Retype, exactly and with both ends included, the lines below from the one containing "The image size is (1568, 1992)." through the end; omit the pictures.

= SOURCE INFORMATION =
━━━━━━━━━━━━━━━━━━━━━━━━━━━━━━

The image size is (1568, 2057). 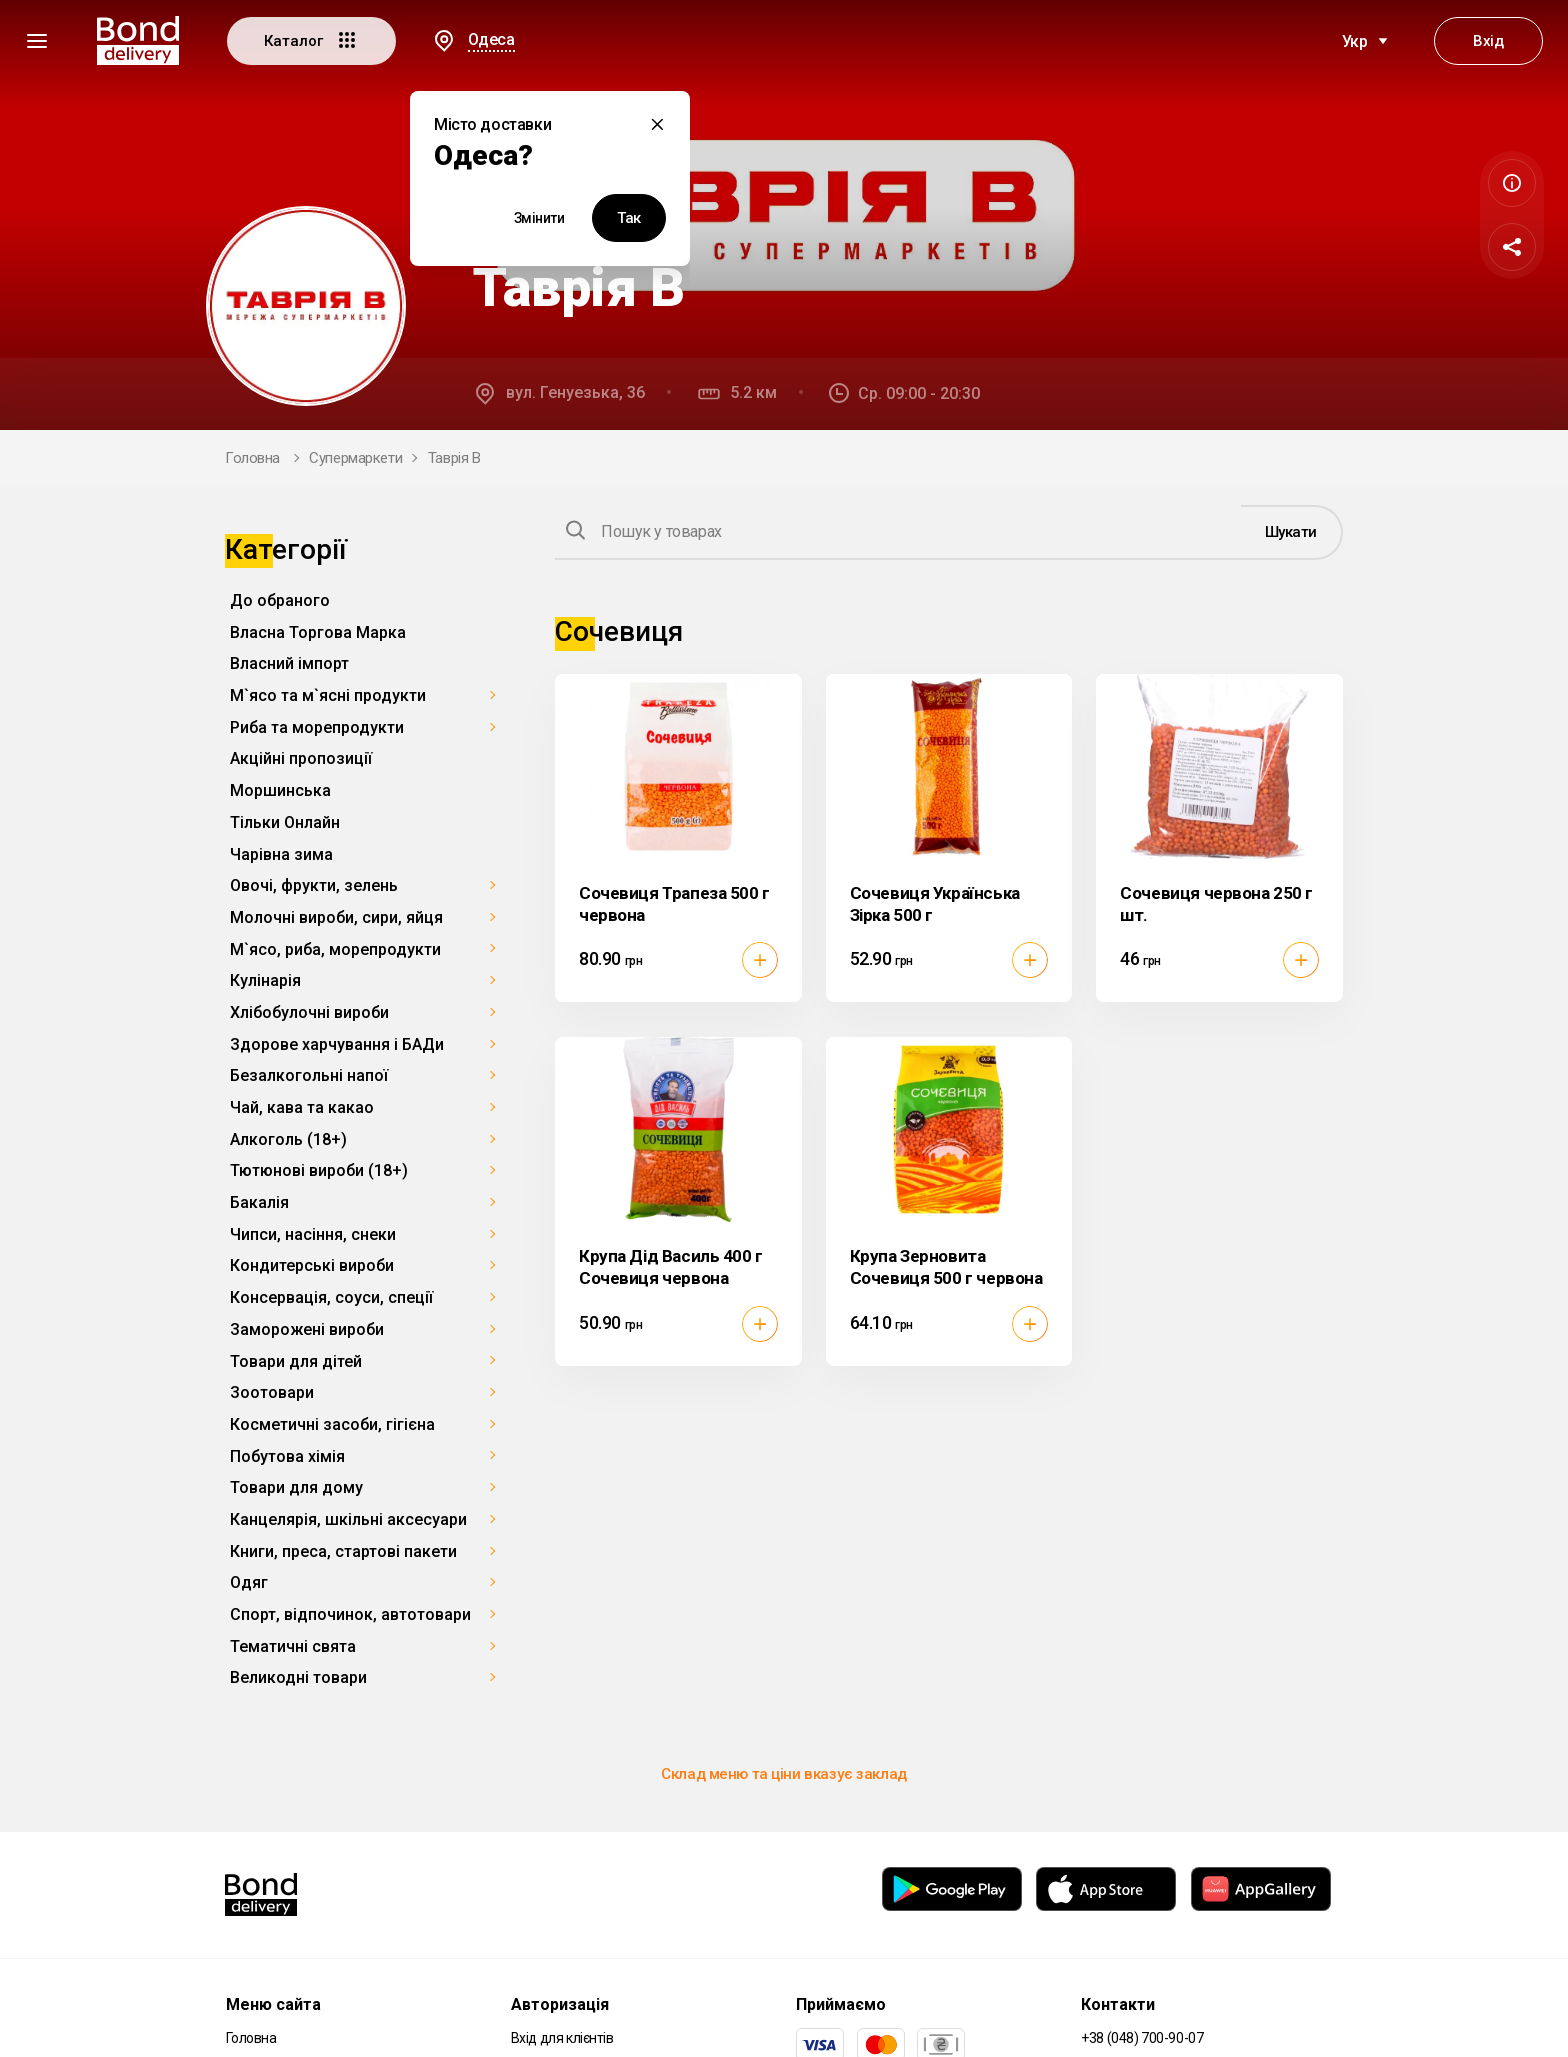 What do you see at coordinates (287, 1456) in the screenshot?
I see `Побутова хімія` at bounding box center [287, 1456].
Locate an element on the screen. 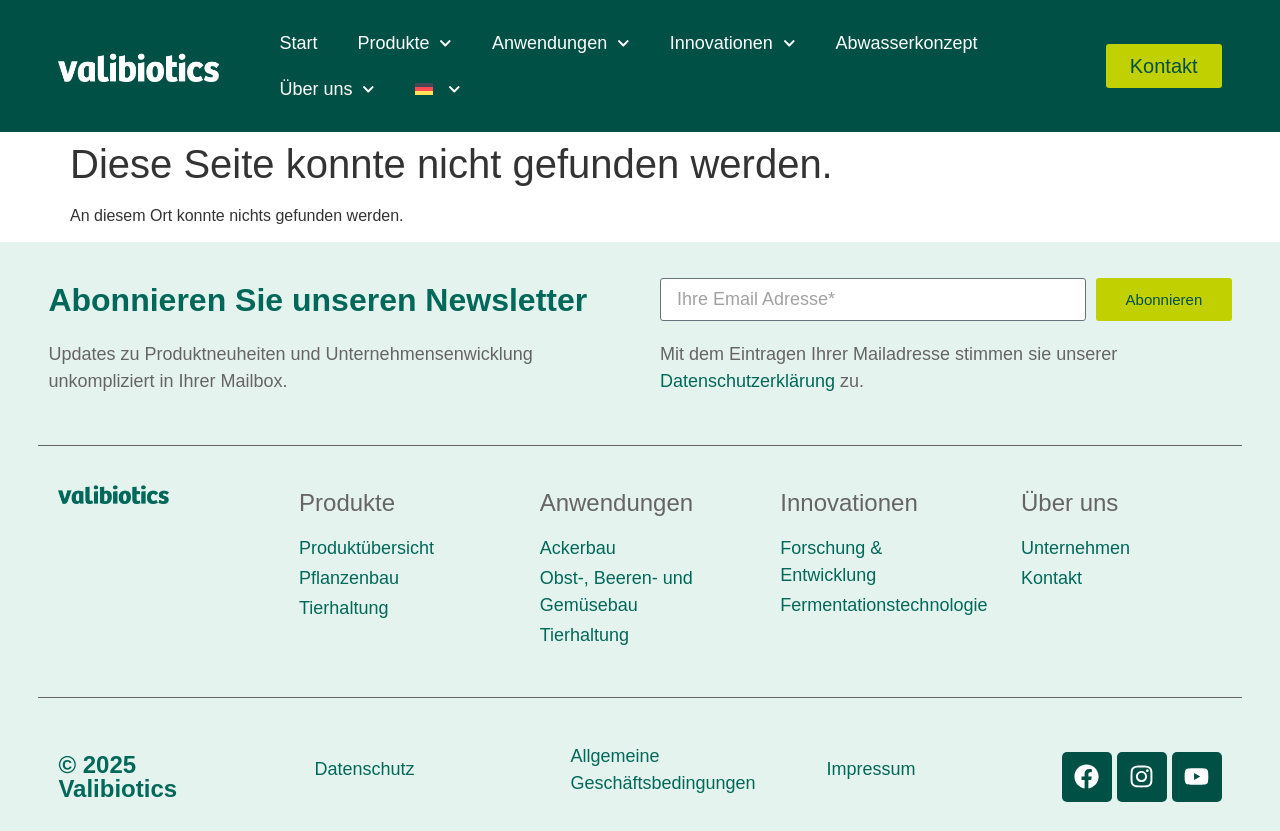  Datenschutzerklärung is located at coordinates (747, 381).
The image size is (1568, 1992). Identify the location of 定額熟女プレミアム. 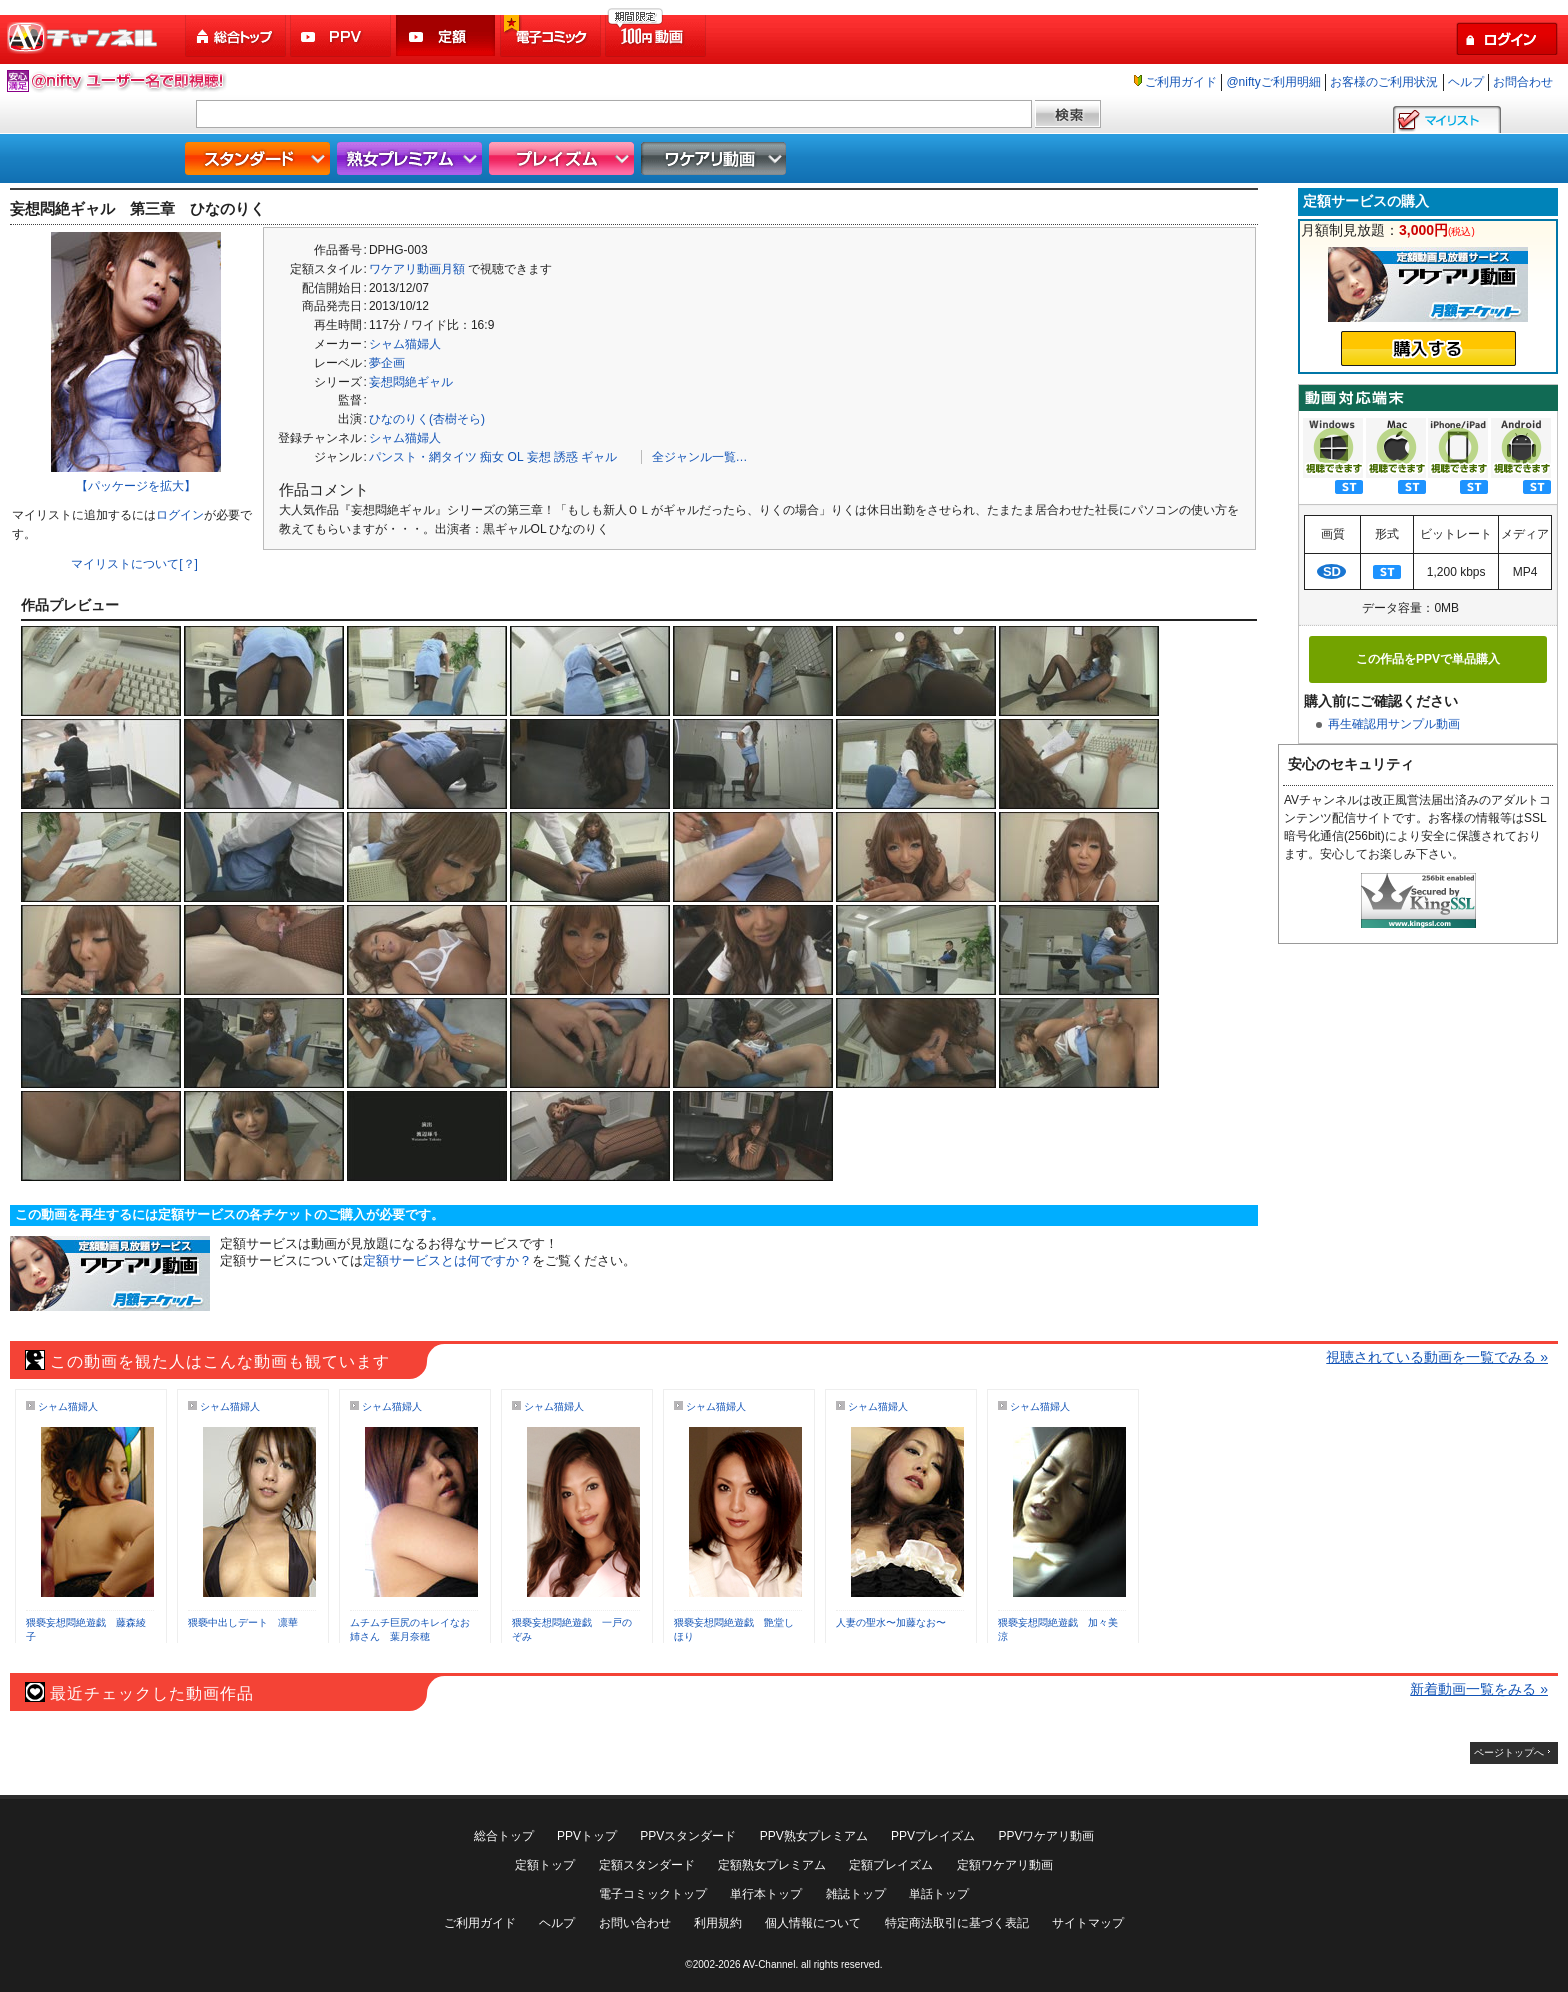
(772, 1865).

━━━━━━━━━━━━━━━━━━━━━━━━━━━━━━

= TASK RESPONSE =
The image size is (1568, 1992). Identify the location of 定額熟女プレミアム. 
(772, 1865).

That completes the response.